Data under study:
· · ·

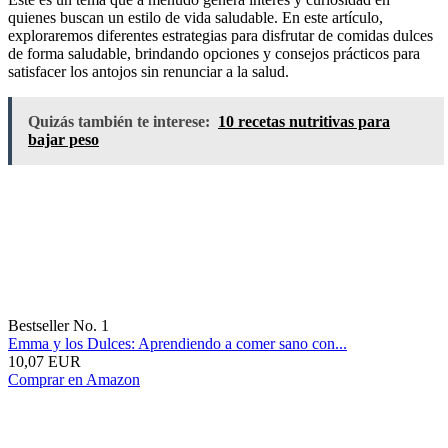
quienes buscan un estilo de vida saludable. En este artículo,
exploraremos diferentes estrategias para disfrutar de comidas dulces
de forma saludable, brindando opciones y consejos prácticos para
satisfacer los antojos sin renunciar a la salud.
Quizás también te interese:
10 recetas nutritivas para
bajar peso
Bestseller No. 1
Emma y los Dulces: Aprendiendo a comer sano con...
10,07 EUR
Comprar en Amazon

· · ·

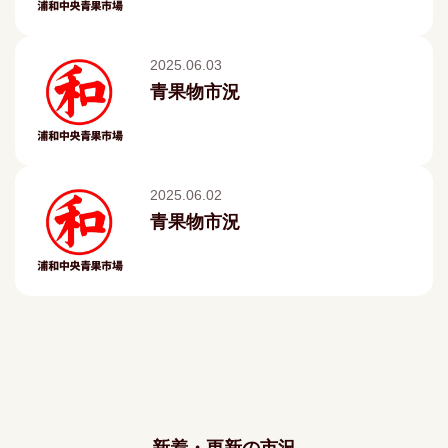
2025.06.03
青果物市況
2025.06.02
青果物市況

· · ·

Task to complete: Read through the entries and copy every line that includes "para".

Response to the exercise:
exploraremos diferentes estrategias para disfrutar de comidas dulces
de forma saludable, brindando opciones y consejos prácticos para
10 recetas nutritivas para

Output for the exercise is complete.